INPUT DATA Block Start
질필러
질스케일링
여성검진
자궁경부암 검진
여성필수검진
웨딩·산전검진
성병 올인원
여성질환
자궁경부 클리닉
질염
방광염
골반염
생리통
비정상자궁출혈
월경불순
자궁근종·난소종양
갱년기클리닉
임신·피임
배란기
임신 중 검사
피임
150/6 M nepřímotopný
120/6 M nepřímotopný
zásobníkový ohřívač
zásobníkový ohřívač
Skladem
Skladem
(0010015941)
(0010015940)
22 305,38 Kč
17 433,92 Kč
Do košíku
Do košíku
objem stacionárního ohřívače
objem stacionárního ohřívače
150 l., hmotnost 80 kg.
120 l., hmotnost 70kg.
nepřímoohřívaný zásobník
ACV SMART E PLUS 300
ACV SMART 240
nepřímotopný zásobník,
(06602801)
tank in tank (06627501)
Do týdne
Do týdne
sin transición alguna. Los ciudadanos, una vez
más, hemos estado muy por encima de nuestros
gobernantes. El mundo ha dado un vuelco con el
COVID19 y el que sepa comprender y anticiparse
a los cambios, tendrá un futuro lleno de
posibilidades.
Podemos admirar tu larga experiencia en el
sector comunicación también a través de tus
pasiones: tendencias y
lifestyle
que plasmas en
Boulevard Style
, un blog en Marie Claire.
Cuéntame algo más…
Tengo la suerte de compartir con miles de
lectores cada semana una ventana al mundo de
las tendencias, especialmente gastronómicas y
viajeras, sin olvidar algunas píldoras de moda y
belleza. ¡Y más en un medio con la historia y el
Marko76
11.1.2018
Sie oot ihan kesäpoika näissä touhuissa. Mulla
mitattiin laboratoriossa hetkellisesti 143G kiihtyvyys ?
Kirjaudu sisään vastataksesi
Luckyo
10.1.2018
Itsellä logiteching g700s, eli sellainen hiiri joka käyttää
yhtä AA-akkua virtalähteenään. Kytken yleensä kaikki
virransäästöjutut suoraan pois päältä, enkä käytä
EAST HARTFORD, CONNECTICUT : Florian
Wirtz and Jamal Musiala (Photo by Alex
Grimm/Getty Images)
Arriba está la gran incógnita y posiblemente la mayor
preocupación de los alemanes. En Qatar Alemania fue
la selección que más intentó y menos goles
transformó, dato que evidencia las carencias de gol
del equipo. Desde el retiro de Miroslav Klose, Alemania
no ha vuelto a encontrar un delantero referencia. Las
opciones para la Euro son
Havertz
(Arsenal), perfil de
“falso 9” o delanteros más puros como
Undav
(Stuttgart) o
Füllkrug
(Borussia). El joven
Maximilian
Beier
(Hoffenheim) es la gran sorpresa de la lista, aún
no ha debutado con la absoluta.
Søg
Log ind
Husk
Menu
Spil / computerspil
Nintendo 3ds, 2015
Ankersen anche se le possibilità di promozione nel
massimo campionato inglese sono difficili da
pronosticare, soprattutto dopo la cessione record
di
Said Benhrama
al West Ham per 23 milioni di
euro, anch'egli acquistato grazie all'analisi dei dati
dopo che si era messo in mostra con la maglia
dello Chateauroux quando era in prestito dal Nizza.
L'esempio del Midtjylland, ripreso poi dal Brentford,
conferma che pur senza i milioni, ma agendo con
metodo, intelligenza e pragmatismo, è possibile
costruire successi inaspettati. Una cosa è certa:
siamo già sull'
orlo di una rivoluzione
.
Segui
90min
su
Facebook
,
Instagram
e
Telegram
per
INPUT DATA Block End
Once more, give all the records exactly as they were written.

질필러
질스케일링
여성검진
자궁경부암 검진
여성필수검진
웨딩·산전검진
성병 올인원
여성질환
자궁경부 클리닉
질염
방광염
골반염
생리통
비정상자궁출혈
월경불순
자궁근종·난소종양
갱년기클리닉
임신·피임
배란기
임신 중 검사
피임
150/6 M nepřímotopný
120/6 M nepřímotopný
zásobníkový ohřívač
zásobníkový ohřívač
Skladem
Skladem
(0010015941)
(0010015940)
22 305,38 Kč
17 433,92 Kč
Do košíku
Do košíku
objem stacionárního ohřívače
objem stacionárního ohřívače
150 l., hmotnost 80 kg.
120 l., hmotnost 70kg.
nepřímoohřívaný zásobník
ACV SMART E PLUS 300
ACV SMART 240
nepřímotopný zásobník,
(06602801)
tank in tank (06627501)
Do týdne
Do týdne
sin transición alguna. Los ciudadanos, una vez
más, hemos estado muy por encima de nuestros
gobernantes. El mundo ha dado un vuelco con el
COVID19 y el que sepa comprender y anticiparse
a los cambios, tendrá un futuro lleno de
posibilidades.
Podemos admirar tu larga experiencia en el
sector comunicación también a través de tus
pasiones: tendencias y
lifestyle
que plasmas en
Boulevard Style
, un blog en Marie Claire.
Cuéntame algo más…
Tengo la suerte de compartir con miles de
lectores cada semana una ventana al mundo de
las tendencias, especialmente gastronómicas y
viajeras, sin olvidar algunas píldoras de moda y
belleza. ¡Y más en un medio con la historia y el
Marko76
11.1.2018
Sie oot ihan kesäpoika näissä touhuissa. Mulla
mitattiin laboratoriossa hetkellisesti 143G kiihtyvyys ?
Kirjaudu sisään vastataksesi
Luckyo
10.1.2018
Itsellä logiteching g700s, eli sellainen hiiri joka käyttää
yhtä AA-akkua virtalähteenään. Kytken yleensä kaikki
virransäästöjutut suoraan pois päältä, enkä käytä
EAST HARTFORD, CONNECTICUT : Florian
Wirtz and Jamal Musiala (Photo by Alex
Grimm/Getty Images)
Arriba está la gran incógnita y posiblemente la mayor
preocupación de los alemanes. En Qatar Alemania fue
la selección que más intentó y menos goles
transformó, dato que evidencia las carencias de gol
del equipo. Desde el retiro de Miroslav Klose, Alemania
no ha vuelto a encontrar un delantero referencia. Las
opciones para la Euro son
Havertz
(Arsenal), perfil de
“falso 9” o delanteros más puros como
Undav
(Stuttgart) o
Füllkrug
(Borussia). El joven
Maximilian
Beier
(Hoffenheim) es la gran sorpresa de la lista, aún
no ha debutado con la absoluta.
Søg
Log ind
Husk
Menu
Spil / computerspil
Nintendo 3ds, 2015
Ankersen anche se le possibilità di promozione nel
massimo campionato inglese sono difficili da
pronosticare, soprattutto dopo la cessione record
di
Said Benhrama
al West Ham per 23 milioni di
euro, anch'egli acquistato grazie all'analisi dei dati
dopo che si era messo in mostra con la maglia
dello Chateauroux quando era in prestito dal Nizza.
L'esempio del Midtjylland, ripreso poi dal Brentford,
conferma che pur senza i milioni, ma agendo con
metodo, intelligenza e pragmatismo, è possibile
costruire successi inaspettati. Una cosa è certa:
siamo già sull'
orlo di una rivoluzione
.
Segui
90min
su
Facebook
,
Instagram
e
Telegram
per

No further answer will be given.